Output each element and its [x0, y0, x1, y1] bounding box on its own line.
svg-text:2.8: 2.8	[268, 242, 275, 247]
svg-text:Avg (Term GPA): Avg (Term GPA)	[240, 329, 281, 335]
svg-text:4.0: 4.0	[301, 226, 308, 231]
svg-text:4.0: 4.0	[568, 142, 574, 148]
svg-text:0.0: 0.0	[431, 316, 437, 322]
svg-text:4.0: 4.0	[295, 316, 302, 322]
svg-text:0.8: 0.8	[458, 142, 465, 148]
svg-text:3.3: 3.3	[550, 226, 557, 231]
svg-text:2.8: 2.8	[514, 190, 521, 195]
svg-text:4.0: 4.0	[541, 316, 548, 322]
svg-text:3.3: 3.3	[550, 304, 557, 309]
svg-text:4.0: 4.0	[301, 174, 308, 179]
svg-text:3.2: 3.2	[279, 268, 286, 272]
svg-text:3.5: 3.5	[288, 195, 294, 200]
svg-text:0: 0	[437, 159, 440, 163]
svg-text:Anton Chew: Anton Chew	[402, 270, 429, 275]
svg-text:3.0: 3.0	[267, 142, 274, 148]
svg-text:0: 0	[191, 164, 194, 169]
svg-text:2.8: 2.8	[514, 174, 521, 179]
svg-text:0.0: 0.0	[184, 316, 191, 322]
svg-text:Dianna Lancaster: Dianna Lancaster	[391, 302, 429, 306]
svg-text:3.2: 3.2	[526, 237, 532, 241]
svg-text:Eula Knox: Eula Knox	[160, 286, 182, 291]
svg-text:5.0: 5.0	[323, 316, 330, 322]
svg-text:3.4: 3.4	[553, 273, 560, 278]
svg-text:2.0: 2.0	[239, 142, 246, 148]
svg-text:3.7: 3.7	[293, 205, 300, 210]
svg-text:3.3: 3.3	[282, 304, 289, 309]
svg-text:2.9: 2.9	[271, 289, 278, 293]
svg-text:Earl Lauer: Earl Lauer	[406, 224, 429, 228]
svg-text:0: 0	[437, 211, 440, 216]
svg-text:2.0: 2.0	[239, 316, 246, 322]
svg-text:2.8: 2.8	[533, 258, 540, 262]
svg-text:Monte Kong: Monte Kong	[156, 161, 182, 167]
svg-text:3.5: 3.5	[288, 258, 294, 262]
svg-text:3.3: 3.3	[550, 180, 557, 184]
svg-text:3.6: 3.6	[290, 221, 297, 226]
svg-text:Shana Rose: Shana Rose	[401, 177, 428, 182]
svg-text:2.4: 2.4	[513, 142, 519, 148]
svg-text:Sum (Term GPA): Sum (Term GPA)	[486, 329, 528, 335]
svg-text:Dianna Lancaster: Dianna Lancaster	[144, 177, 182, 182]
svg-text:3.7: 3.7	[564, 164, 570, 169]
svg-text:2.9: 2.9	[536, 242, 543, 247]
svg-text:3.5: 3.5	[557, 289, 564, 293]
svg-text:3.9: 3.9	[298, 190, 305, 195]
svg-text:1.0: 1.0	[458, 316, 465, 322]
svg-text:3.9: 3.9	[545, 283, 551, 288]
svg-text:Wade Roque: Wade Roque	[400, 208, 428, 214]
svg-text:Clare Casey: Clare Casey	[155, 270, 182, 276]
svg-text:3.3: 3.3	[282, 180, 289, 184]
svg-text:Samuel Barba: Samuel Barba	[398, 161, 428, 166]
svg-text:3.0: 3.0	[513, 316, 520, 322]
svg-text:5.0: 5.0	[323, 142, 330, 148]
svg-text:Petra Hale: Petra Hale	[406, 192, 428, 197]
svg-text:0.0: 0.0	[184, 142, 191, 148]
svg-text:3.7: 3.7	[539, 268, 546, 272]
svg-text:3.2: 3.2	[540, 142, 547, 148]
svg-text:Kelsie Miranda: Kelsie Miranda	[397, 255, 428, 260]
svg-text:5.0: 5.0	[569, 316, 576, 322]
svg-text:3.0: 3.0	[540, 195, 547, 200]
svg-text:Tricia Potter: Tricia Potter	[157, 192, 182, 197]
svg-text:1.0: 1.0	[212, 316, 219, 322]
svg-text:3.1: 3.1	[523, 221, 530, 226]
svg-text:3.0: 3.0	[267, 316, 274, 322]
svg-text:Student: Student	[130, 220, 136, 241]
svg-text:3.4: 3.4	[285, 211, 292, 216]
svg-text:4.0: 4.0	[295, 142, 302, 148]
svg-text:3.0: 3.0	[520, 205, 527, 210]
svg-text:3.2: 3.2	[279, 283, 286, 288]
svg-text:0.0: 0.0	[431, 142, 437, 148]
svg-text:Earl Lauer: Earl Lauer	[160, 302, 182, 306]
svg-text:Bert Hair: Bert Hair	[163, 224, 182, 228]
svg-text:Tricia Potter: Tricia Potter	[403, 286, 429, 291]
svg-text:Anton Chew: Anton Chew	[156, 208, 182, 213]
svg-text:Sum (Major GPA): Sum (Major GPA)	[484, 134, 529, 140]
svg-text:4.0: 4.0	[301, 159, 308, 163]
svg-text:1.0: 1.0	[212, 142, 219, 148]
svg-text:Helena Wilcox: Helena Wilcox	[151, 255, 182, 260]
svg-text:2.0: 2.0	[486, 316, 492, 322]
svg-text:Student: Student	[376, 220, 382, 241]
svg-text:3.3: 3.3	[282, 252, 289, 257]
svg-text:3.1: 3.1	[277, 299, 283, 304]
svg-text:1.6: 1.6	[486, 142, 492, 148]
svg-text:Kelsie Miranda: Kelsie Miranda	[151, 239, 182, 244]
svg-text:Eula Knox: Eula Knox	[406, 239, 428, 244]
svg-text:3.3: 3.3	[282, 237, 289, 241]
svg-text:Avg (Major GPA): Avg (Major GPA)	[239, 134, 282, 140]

> WHAT NEEDS TO BE DONE: Go through the listing above and restate it word for word.

> EXPECTED ANSWER:
Output each element and its [x0, y0, x1, y1] bounding box on its own line.
svg-text:2.8: 2.8	[268, 242, 275, 247]
svg-text:Avg (Term GPA): Avg (Term GPA)	[240, 329, 281, 335]
svg-text:4.0: 4.0	[301, 226, 308, 231]
svg-text:4.0: 4.0	[568, 142, 574, 148]
svg-text:0.0: 0.0	[431, 316, 437, 322]
svg-text:4.0: 4.0	[295, 316, 302, 322]
svg-text:0.8: 0.8	[458, 142, 465, 148]
svg-text:3.3: 3.3	[550, 226, 557, 231]
svg-text:2.8: 2.8	[514, 190, 521, 195]
svg-text:4.0: 4.0	[541, 316, 548, 322]
svg-text:3.3: 3.3	[550, 304, 557, 309]
svg-text:4.0: 4.0	[301, 174, 308, 179]
svg-text:3.2: 3.2	[279, 268, 286, 272]
svg-text:3.5: 3.5	[288, 195, 294, 200]
svg-text:0: 0	[437, 159, 440, 163]
svg-text:Anton Chew: Anton Chew	[402, 270, 429, 275]
svg-text:3.0: 3.0	[267, 142, 274, 148]
svg-text:0: 0	[191, 164, 194, 169]
svg-text:2.8: 2.8	[514, 174, 521, 179]
svg-text:0.0: 0.0	[184, 316, 191, 322]
svg-text:Dianna Lancaster: Dianna Lancaster	[391, 302, 429, 306]
svg-text:3.2: 3.2	[526, 237, 532, 241]
svg-text:Eula Knox: Eula Knox	[160, 286, 182, 291]
svg-text:5.0: 5.0	[323, 316, 330, 322]
svg-text:3.4: 3.4	[553, 273, 560, 278]
svg-text:2.0: 2.0	[239, 142, 246, 148]
svg-text:3.7: 3.7	[293, 205, 300, 210]
svg-text:3.3: 3.3	[282, 304, 289, 309]
svg-text:2.9: 2.9	[271, 289, 278, 293]
svg-text:Earl Lauer: Earl Lauer	[406, 224, 429, 228]
svg-text:0: 0	[437, 211, 440, 216]
svg-text:2.0: 2.0	[239, 316, 246, 322]
svg-text:2.8: 2.8	[533, 258, 540, 262]
svg-text:Monte Kong: Monte Kong	[156, 161, 182, 167]
svg-text:3.5: 3.5	[288, 258, 294, 262]
svg-text:3.3: 3.3	[550, 180, 557, 184]
svg-text:3.6: 3.6	[290, 221, 297, 226]
svg-text:Shana Rose: Shana Rose	[401, 177, 428, 182]
svg-text:2.4: 2.4	[513, 142, 519, 148]
svg-text:Sum (Term GPA): Sum (Term GPA)	[486, 329, 528, 335]
svg-text:Dianna Lancaster: Dianna Lancaster	[144, 177, 182, 182]
svg-text:3.7: 3.7	[564, 164, 570, 169]
svg-text:2.9: 2.9	[536, 242, 543, 247]
svg-text:3.5: 3.5	[557, 289, 564, 293]
svg-text:3.9: 3.9	[298, 190, 305, 195]
svg-text:1.0: 1.0	[458, 316, 465, 322]
svg-text:3.9: 3.9	[545, 283, 551, 288]
svg-text:Wade Roque: Wade Roque	[400, 208, 428, 214]
svg-text:Clare Casey: Clare Casey	[155, 270, 182, 276]
svg-text:3.3: 3.3	[282, 180, 289, 184]
svg-text:Samuel Barba: Samuel Barba	[398, 161, 428, 166]
svg-text:3.0: 3.0	[513, 316, 520, 322]
svg-text:5.0: 5.0	[323, 142, 330, 148]
svg-text:Petra Hale: Petra Hale	[406, 192, 428, 197]
svg-text:0.0: 0.0	[184, 142, 191, 148]
svg-text:3.7: 3.7	[539, 268, 546, 272]
svg-text:3.2: 3.2	[540, 142, 547, 148]
svg-text:Kelsie Miranda: Kelsie Miranda	[397, 255, 428, 260]
svg-text:5.0: 5.0	[569, 316, 576, 322]
svg-text:3.0: 3.0	[540, 195, 547, 200]
svg-text:Tricia Potter: Tricia Potter	[157, 192, 182, 197]
svg-text:1.0: 1.0	[212, 316, 219, 322]
svg-text:3.1: 3.1	[523, 221, 530, 226]
svg-text:3.0: 3.0	[267, 316, 274, 322]
svg-text:Student: Student	[130, 220, 136, 241]
svg-text:3.4: 3.4	[285, 211, 292, 216]
svg-text:4.0: 4.0	[295, 142, 302, 148]
svg-text:3.0: 3.0	[520, 205, 527, 210]
svg-text:3.2: 3.2	[279, 283, 286, 288]
svg-text:0.0: 0.0	[431, 142, 437, 148]
svg-text:Earl Lauer: Earl Lauer	[160, 302, 182, 306]
svg-text:Bert Hair: Bert Hair	[163, 224, 182, 228]
svg-text:Tricia Potter: Tricia Potter	[403, 286, 429, 291]
svg-text:Anton Chew: Anton Chew	[156, 208, 182, 213]
svg-text:Sum (Major GPA): Sum (Major GPA)	[484, 134, 529, 140]
svg-text:4.0: 4.0	[301, 159, 308, 163]
svg-text:1.0: 1.0	[212, 142, 219, 148]
svg-text:Helena Wilcox: Helena Wilcox	[151, 255, 182, 260]
svg-text:2.0: 2.0	[486, 316, 492, 322]
svg-text:Student: Student	[376, 220, 382, 241]
svg-text:3.3: 3.3	[282, 252, 289, 257]
svg-text:3.1: 3.1	[277, 299, 283, 304]
svg-text:1.6: 1.6	[486, 142, 492, 148]
svg-text:Kelsie Miranda: Kelsie Miranda	[151, 239, 182, 244]
svg-text:Eula Knox: Eula Knox	[406, 239, 428, 244]
svg-text:3.3: 3.3	[282, 237, 289, 241]
svg-text:Avg (Major GPA): Avg (Major GPA)	[239, 134, 282, 140]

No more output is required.